Tonight’s #etmchat re: digital citizenship has brought about another learning curve for me. So many great thoughts about teachers & students sharing online, and how it compares to citizenship in the real world. There are a few concepts I’m still wrapping my mind around, and I’m sure that if I’m stewing over some ideas, there has to be a few people involved with #etmooc that are learning to digest and process these concepts as well.
I think my favourite take-away from tonight’s chat has to be Erin Luong‘s Haiku Deck Presentation about Digital Citizenship. Simplicity is key when I’m learning a new concept, and her project helped to gently introduce me to a few new ideas.

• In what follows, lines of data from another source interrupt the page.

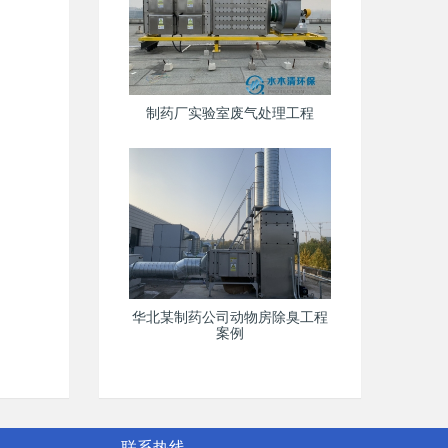
制药厂实验室废气处理工程
华北某制药公司动物房除臭工程
案例
联系热线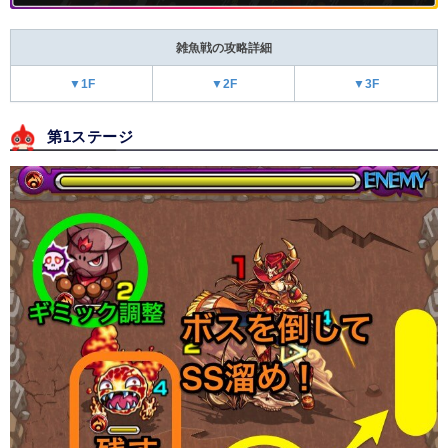
雑魚戦の攻略詳細
▼1F
▼2F
▼3F
第1ステージ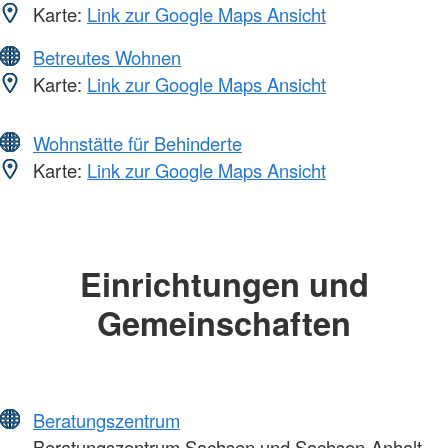
Karte:
Link zur Google Maps Ansicht
Betreutes Wohnen
Karte:
Link zur Google Maps Ansicht
Wohnstätte für Behinderte
Karte:
Link zur Google Maps Ansicht
Einrichtungen und
Gemeinschaften
Beratungszentrum
Beratungszentrum Sachsen und Sachsen-Anhalt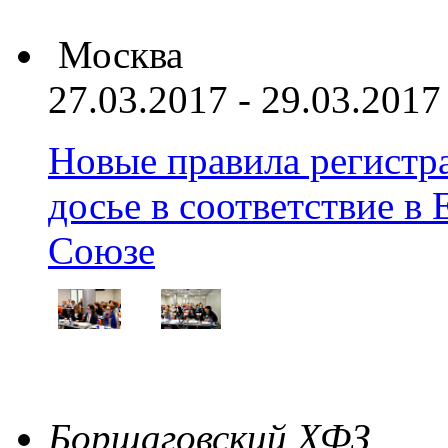
Москва
27.03.2017 - 29.03.2017
Новые правила регистра
досье в соответствие 
Союзе
Борщаговский ХФЗ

I wish I could have participated in last night’s Blackboard Collaborate session that was facilitated by Alec Couros, since the topic is so relevant in today’s learning environment (for the first time, Blackboard Collaborate didn’t work for me. Very disappointed.). Teachers who are desperate to soak up as much knowledge about technology and how it can enhance student learning in their classroom are destined to navigate the waters of digital citizenship. My first step is understanding what the heck it means (although its definition is seen as ‘nebulous’ [@courosa] — an appropriate term to describe something that seems to fluctuate with multiple perspectives).
Ultimately, my students will benefit from having a teacher who is willing to use and share technology with them. Although so many ideas are new to me, I don’t want my fear to hold me back from providing opportunities to students who are willing to explore and experiment to further their education. I just hope I can help to guide them safely on their journey.